Parity order has been shown to influence pre-weaning kid mortality. Kids born
in parity one showed higher mortality rate when compared to those born to later
ones (50.0, 22.22 and 27.78% for parity one, two and three, respectively). This
may be due to that older does provided better prenatal and post-natal nourishment
reflected on kids with heavier birth weights and subsequent faster growth rate
which resulted in a better chance of survival. This result was in agreement
with Rattner et al. (1994), Awemu
et al. (1999) and Hailu et al. (2006).
Birth weight was found to influence the pre-weaning kid mortality rates (88.89
and 11.11% for kids weighed below and above average, respectively). This indicates
that higher mortality rates were associated with excessively lighter birth weights.
This may be due to that kids born with smaller birth weights were more susceptible
to environmental hazards and/or natural selection than those born with weights
above the average. The present result agreed favorably well with what had been
indicated by Awemu et al. (1999), Ramirez-Bribiesca
et al. (2001), Turkson et al. (2004)
and Hailu et al. (2006).
The present study showed that the pre-weaning mortality rates were variable
between seasons (83.33, 16.67 and 0% for winter, dry summer and wet summer,
respectively). It is clear that higher rates were encountered in kids born in
winter; this may be due to scarcity of feed and low ambient temperature.

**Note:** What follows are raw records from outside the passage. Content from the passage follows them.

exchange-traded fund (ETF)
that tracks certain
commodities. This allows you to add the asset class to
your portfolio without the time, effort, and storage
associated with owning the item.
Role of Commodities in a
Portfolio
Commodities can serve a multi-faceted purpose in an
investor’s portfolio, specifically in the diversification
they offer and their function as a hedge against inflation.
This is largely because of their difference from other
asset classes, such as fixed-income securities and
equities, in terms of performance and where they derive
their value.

These
results were in agreement with the findings of Turkson et
al. (2004) for West African Dwarf goats and Hailu
et al. (2006) for Borana and Arsi-Bale kids.

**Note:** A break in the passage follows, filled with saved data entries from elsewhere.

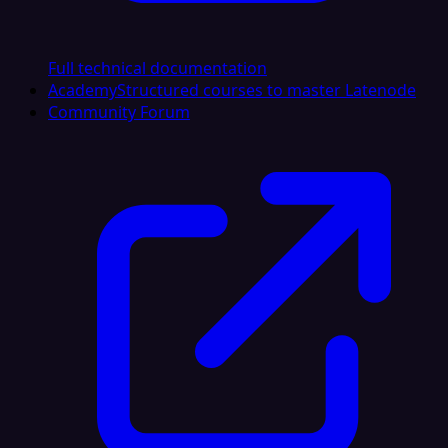
Full technical documentation
Academy
Structured courses to master Latenode
Community Forum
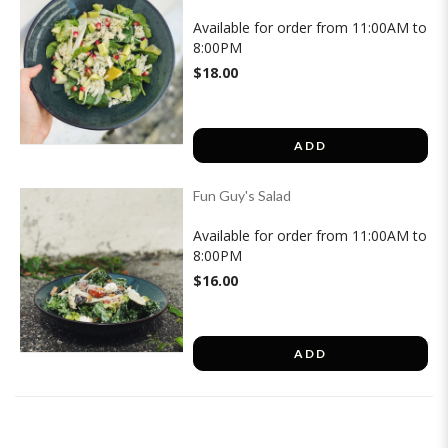
Available for order from 11:00AM to
8:00PM
$18.00
ADD
Fun Guy's Salad
Available for order from 11:00AM to
8:00PM
$16.00
ADD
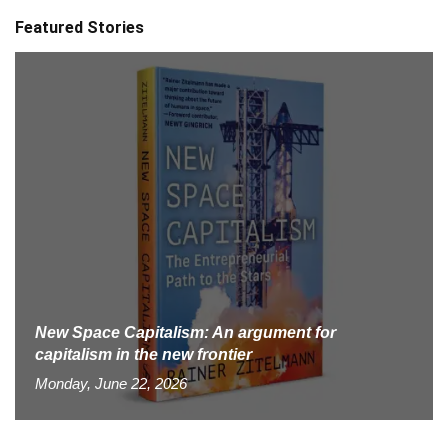
Featured Stories
New Space Capitalism: An argument for
capitalism in the new frontier
Monday, June 22, 2026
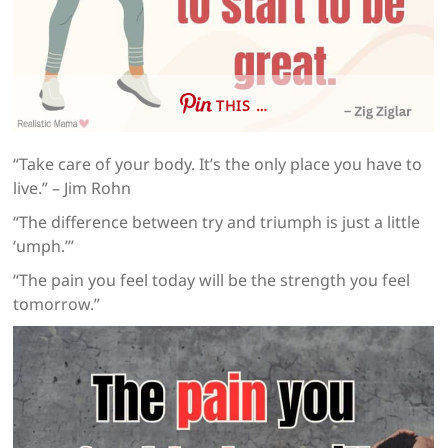
THIS …
“Take care of your body. It’s the only place you have to
live.” – Jim Rohn
“The difference between try and triumph is just a little
‘umph.’”
“The pain you feel today will be the strength you feel
tomorrow.”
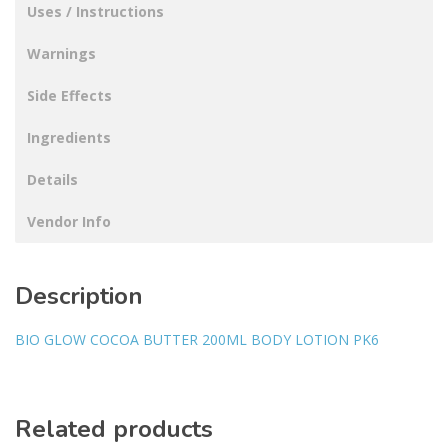
Uses / Instructions
Warnings
Side Effects
Ingredients
Details
Vendor Info
Description
BIO GLOW COCOA BUTTER 200ML BODY LOTION PK6
Related products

The observation that the mortality was highest during the early life and decreased
with increase of age (72.22, 11.11 and 16.67% for 1st, 2nd and third month,
respectively), is in line with the results reported by Sharif
et al. (2005) for kid and lambs in farms in Jordan.
CONCLUSION AND RECOMMENDATIONS
The results verified that:
||Grazing supplementation reduced kid mortality rate
||Kids with lighter weight had a higher mortality rate
||Kids were more susceptible to mortality at early life
||Kid mortality was at its lowest level in wet summer season
||Studies must be carried to identify causes of kid mortality
by different factors
We wish to express our appreciation to German Academic Exchange service (DAAD) for financing this study.